There’s no reason you should start the new year any less pissed off than you were during the year just passed. From Kelly Wright at the Foundation for Economic Education, fee.org:
Every year the number of regulations, dictates, rules, decrees, guidelines, statutes, laws, and bylaws in the United States grows by leaps and bounds. Just look at the growth in the number of final rules contained in the Federal Register:

Government Overreach
Now it seems we can’t go a week without hearing a new story about someone being punished, with fines or even jail time, for activities that would be encouraged in a free society. I’ve taken the liberty (pun intended) of compiling some of the more egregious examples of this trend for your reading pleasure (or displeasure).
1. Single mom faces possible jail time for selling $12 worth of ceviche to an undercover police officer.
Mariza Ruelas had her day in court in early November. Her crime?
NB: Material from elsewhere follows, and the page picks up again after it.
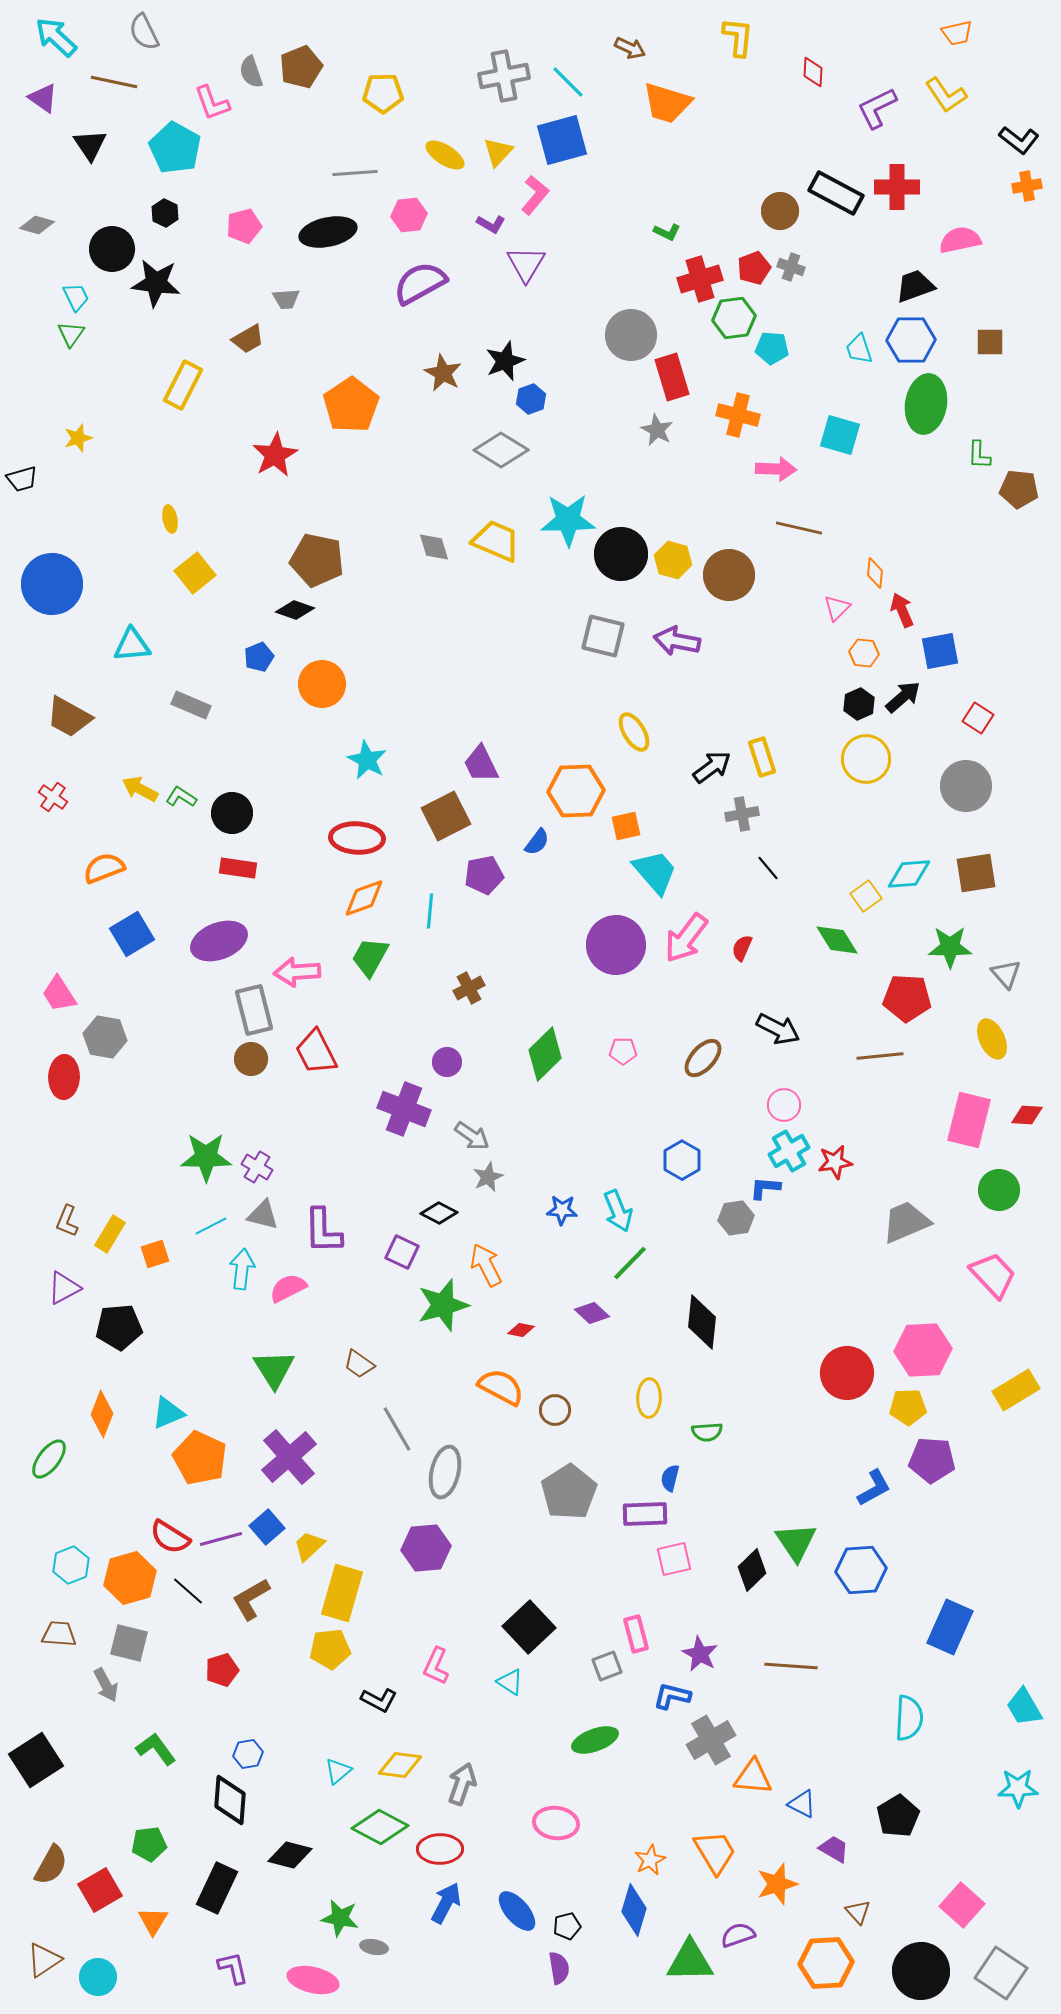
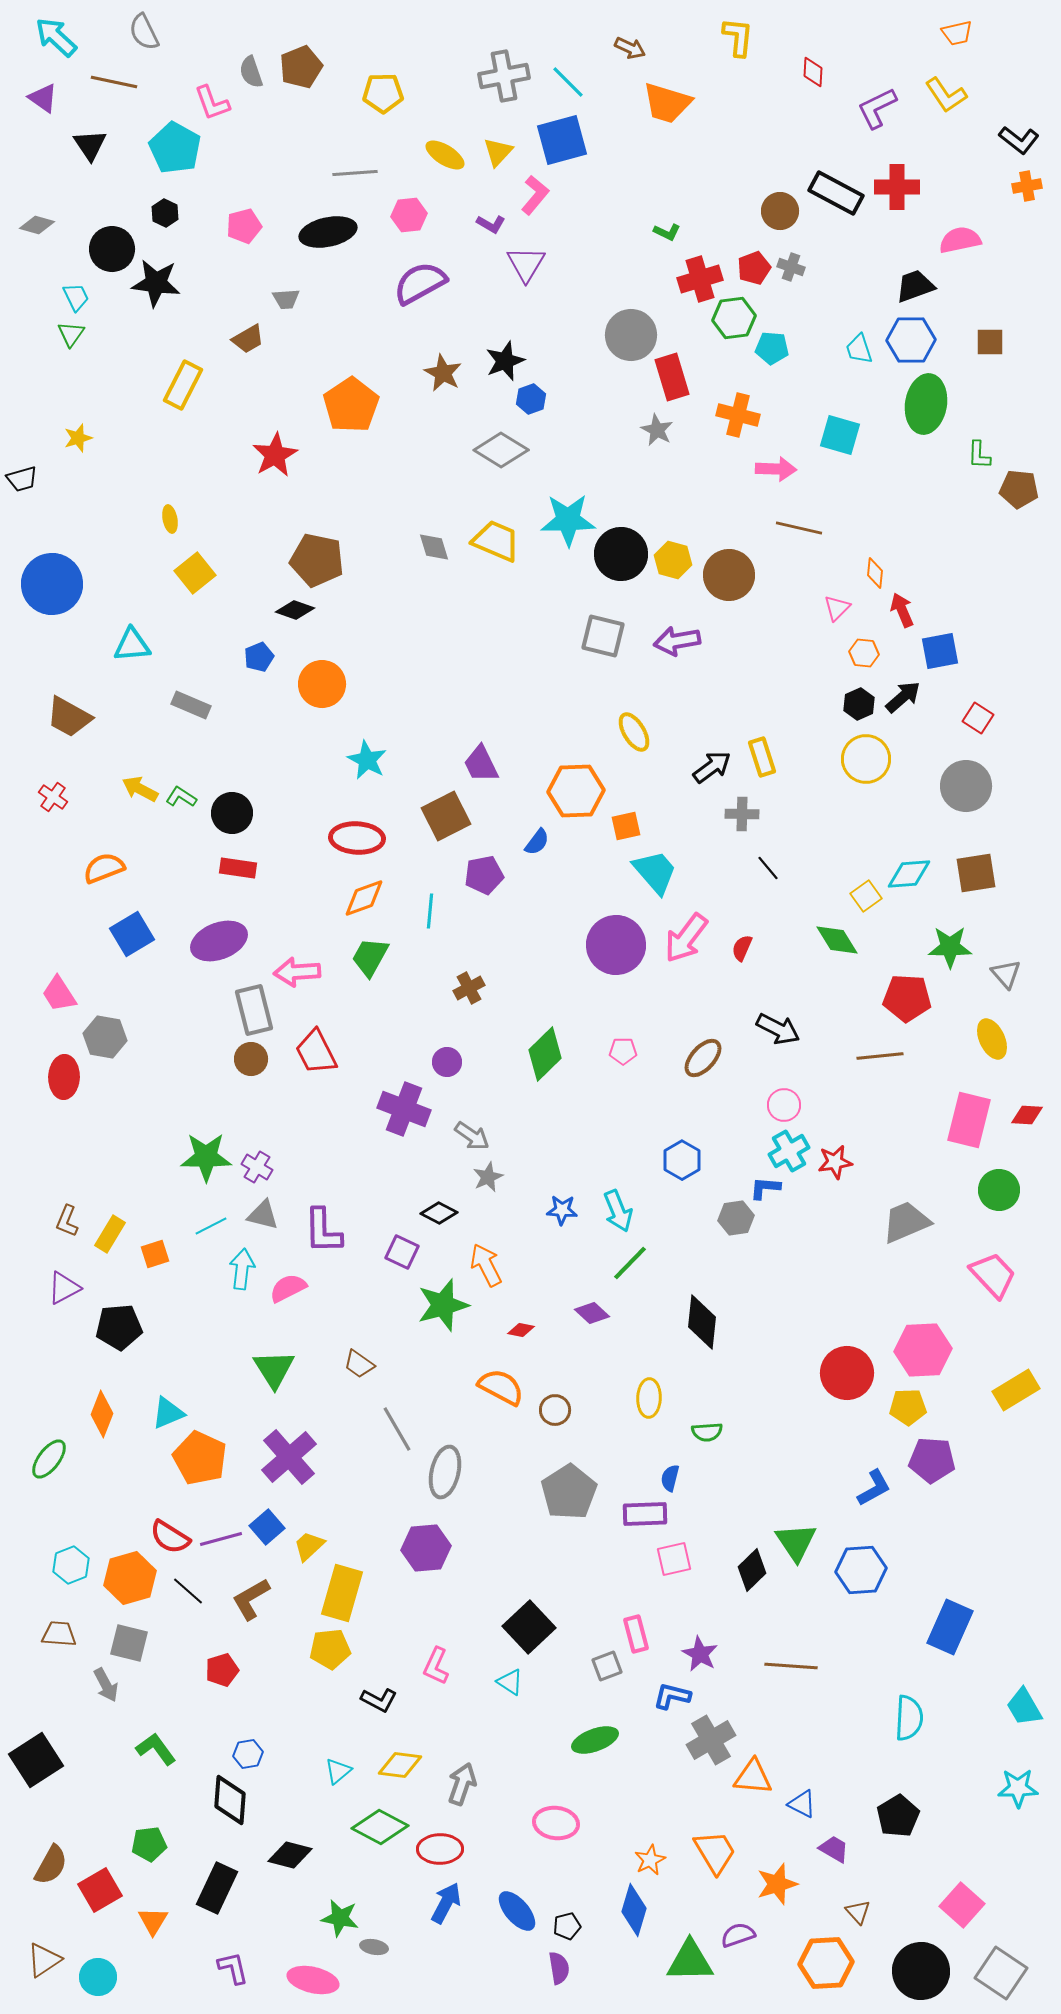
purple arrow at (677, 641): rotated 21 degrees counterclockwise
gray cross at (742, 814): rotated 12 degrees clockwise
She sold a $12 plate of ceviche, an authentic Mexican dish, to an undercover cop on Facebook.
I know what you’re thinking: Why are police setting up stings to catch people selling food to willing customers over Facebook? Don’t they have actual crimes to investigate — like ones with actual victims? I wish I knew the answers to those questions.
2. Federal prosecutors threaten Aaron Swartz with a life-crushing sentence for downloading academic articles.
On January 11th 2013, Aaron Swartz ended his own life, concluding one of the biggest miscarriages of justice in contemporary history.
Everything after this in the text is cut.